(Stored data entries)

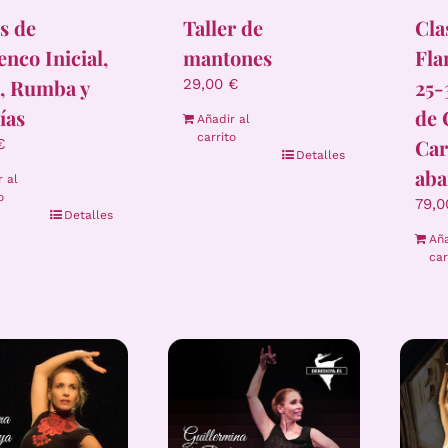
Taller de
s de
Cla
mantones
nco Inicial,
Fla
4, Rumba y
25-
29,00
€
ías
de 
Añadir al
carrito
Car
€
Detalles
aba
r al
o
79,
Detalles
Aña
car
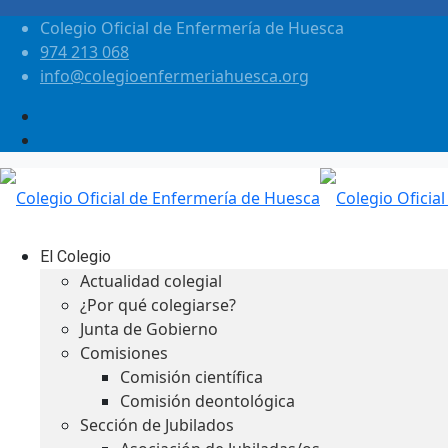
Colegio Oficial de Enfermería de Huesca
974 213 068
info@colegioenfermeriahuesca.org
El Colegio
Actualidad colegial
¿Por qué colegiarse?
Junta de Gobierno
Comisiones
Comisión científica
Comisión deontológica
Sección de Jubilados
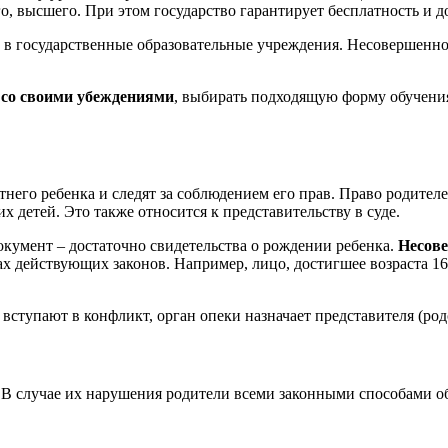
, высшего. При этом государство гарантирует бесплатность и до
о в государственные образовательные учреждения. Несовершенно
 со своими убеждениями
, выбирать подходящую форму обучени
тнего ребенка и следят за соблюдением его прав. Право родител
 детей. Это также относится к представительству в суде.
окумент – достаточно свидетельства о рождении ребенка.
Несове
х действующих законов. Например, лицо, достигшее возраста 16 л
 вступают в конфликт, орган опеки назначает представителя (ро
 В случае их нарушения родители всеми законными способами об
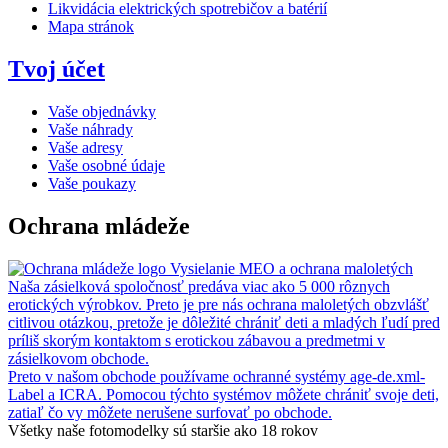
Likvidácia elektrických spotrebičov a batérií
Mapa stránok
Tvoj účet
Vaše objednávky
Vaše náhrady
Vaše adresy
Vaše osobné údaje
Vaše poukazy
Ochrana mládeže
Vysielanie MEO a ochrana maloletých
Naša zásielková spoločnosť predáva viac ako 5 000 rôznych
erotických výrobkov. Preto je pre nás ochrana maloletých obzvlášť
citlivou otázkou, pretože je dôležité chrániť deti a mladých ľudí pred
príliš skorým kontaktom s erotickou zábavou a predmetmi v
zásielkovom obchode.
Preto v našom obchode používame ochranné systémy age-de.xml-
Label a ICRA. Pomocou týchto systémov môžete chrániť svoje deti,
zatiaľ čo vy môžete nerušene surfovať po obchode.
Všetky naše fotomodelky sú staršie ako 18 rokov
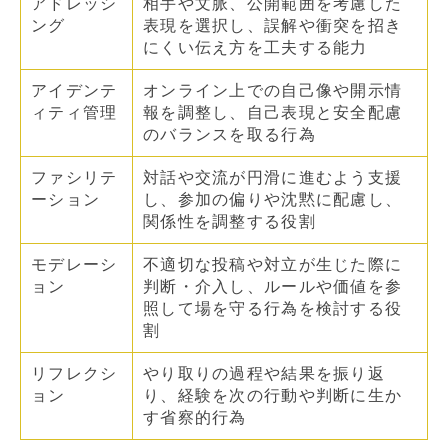
アドレッシ
相手や文脈、公開範囲を考慮した
ング
表現を選択し、誤解や衝突を招き
にくい伝え方を工夫する能力
アイデンテ
オンライン上での自己像や開示情
ィティ管理
報を調整し、自己表現と安全配慮
のバランスを取る行為
ファシリテ
対話や交流が円滑に進むよう支援
ーション
し、参加の偏りや沈黙に配慮し、
関係性を調整する役割
モデレーシ
不適切な投稿や対立が生じた際に
ョン
判断・介入し、ルールや価値を参
照して場を守る行為を検討する役
割
リフレクシ
やり取りの過程や結果を振り返
ョン
り、経験を次の行動や判断に生か
す省察的行為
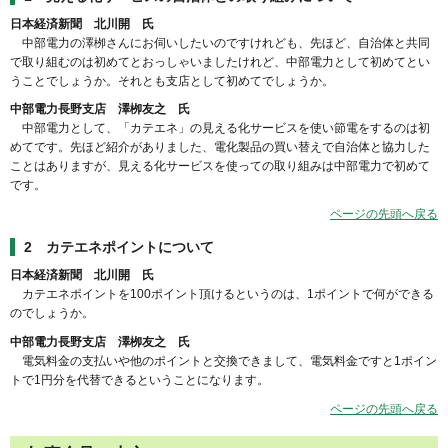
日本経済新聞 北川開 氏
中部電力の澤栁さんにお伺いしたいのですけれども、先ほど、自治体と共同
で取り組むのは初めてとおっしゃいましたけれど、中部電力として初めてとい
うことでしょうか。それとも支店として初めてでしょうか。
中部電力長野支店 澤栁友之 氏
中部電力として、「カテエネ」の見える化サービスを使い節電をするのは初
めてです。先ほど紹介がありました、電化製品の買い替えで自治体と協力した
ことはありますが、見える化サービスを使っての取り組みは中部電力で初めて
です。
ページの先頭へ戻る
2 カテエネポイントについて
日本経済新聞 北川開 氏
カテエネポイントを100ポイント頂けるというのは、1ポイントで何ができる
のでしょうか。
中部電力長野支店 澤栁友之 氏
電気料金の支払いや他のポイントと交換できまして、電気料金ですと1ポイン
トで1円分を代替できるということになります。
ページの先頭へ戻る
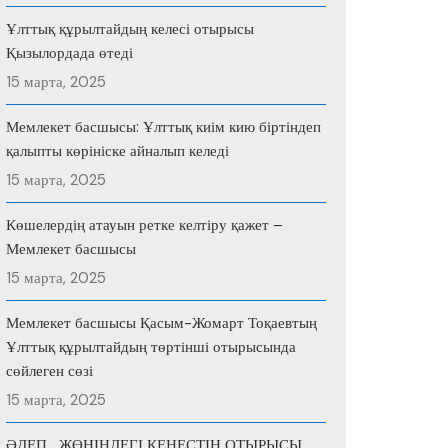
Ұлттық құрылтайдың келесі отырысы
Қызылордада өтеді
15 марта, 2025
Мемлекет басшысы: Ұлттық киім кию біртіндеп
қалыпты көрініске айналып келеді
15 марта, 2025
Көшелердің атауын ретке келтіру қажет –
Мемлекет басшысы
15 марта, 2025
Мемлекет басшысы Қасым-Жомарт Тоқаевтың
Ұлттық құрылтайдың төртінші отырысында
сөйлеген сөзі
15 марта, 2025
ӘДЕП ЖӨНІНДЕГІ КЕҢЕСТІҢ ОТЫРЫСЫ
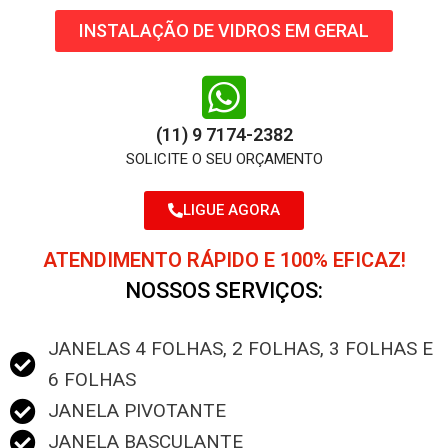
INSTALAÇÃO DE VIDROS EM GERAL
(11) 9 7174-2382
SOLICITE O SEU ORÇAMENTO
LIGUE AGORA
ATENDIMENTO RÁPIDO E 100% EFICAZ!
NOSSOS SERVIÇOS:
JANELAS 4 FOLHAS, 2 FOLHAS, 3 FOLHAS E
6 FOLHAS
JANELA PIVOTANTE
JANELA BASCULANTE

• The task: Repeat only the lines between the top of the entries above and the line containing "表現を選択し、誤解や衝突を招き", both ends included, without the pictures.

• Task answer:
Taller de
s de
Cla
mantones
nco Inicial,
Fla
4, Rumba y
25-
29,00
€
ías
de 
Añadir al
carrito
Car
€
Detalles
aba
r al
o
79,
Detalles
Aña
car
Colegio Oficial de Enfermería de Huesca
974 213 068
info@colegioenfermeriahuesca.org
El Colegio
Actualidad colegial
¿Por qué colegiarse?
Junta de Gobierno
Comisiones
Comisión científica
Comisión deontológica
Sección de Jubilados
, высшего. При этом государство гарантирует бесплатность и до
о в государственные образовательные учреждения. Несовершенно
 со своими убеждениями
, выбирать подходящую форму обучени
тнего ребенка и следят за соблюдением его прав. Право родител
 детей. Это также относится к представительству в суде.
окумент – достаточно свидетельства о рождении ребенка.
Несове
х действующих законов. Например, лицо, достигшее возраста 16 л
 вступают в конфликт, орган опеки назначает представителя (ро
 В случае их нарушения родители всеми законными способами об
Likvidácia elektrických spotrebičov a batérií
Mapa stránok
Tvoj účet
Vaše objednávky
Vaše náhrady
Vaše adresy
Vaše osobné údaje
Vaše poukazy
Ochrana mládeže
Vysielanie MEO a ochrana maloletých
Naša zásielková spoločnosť predáva viac ako 5 000 rôznych
erotických výrobkov. Preto je pre nás ochrana maloletých obzvlášť
citlivou otázkou, pretože je dôležité chrániť deti a mladých ľudí pred
príliš skorým kontaktom s erotickou zábavou a predmetmi v
zásielkovom obchode.
Preto v našom obchode používame ochranné systémy age-de.xml-
Label a ICRA. Pomocou týchto systémov môžete chrániť svoje deti,
zatiaľ čo vy môžete nerušene surfovať po obchode.
Všetky naše fotomodelky sú staršie ako 18 rokov
アドレッシ
相手や文脈、公開範囲を考慮した
ング
表現を選択し、誤解や衝突を招き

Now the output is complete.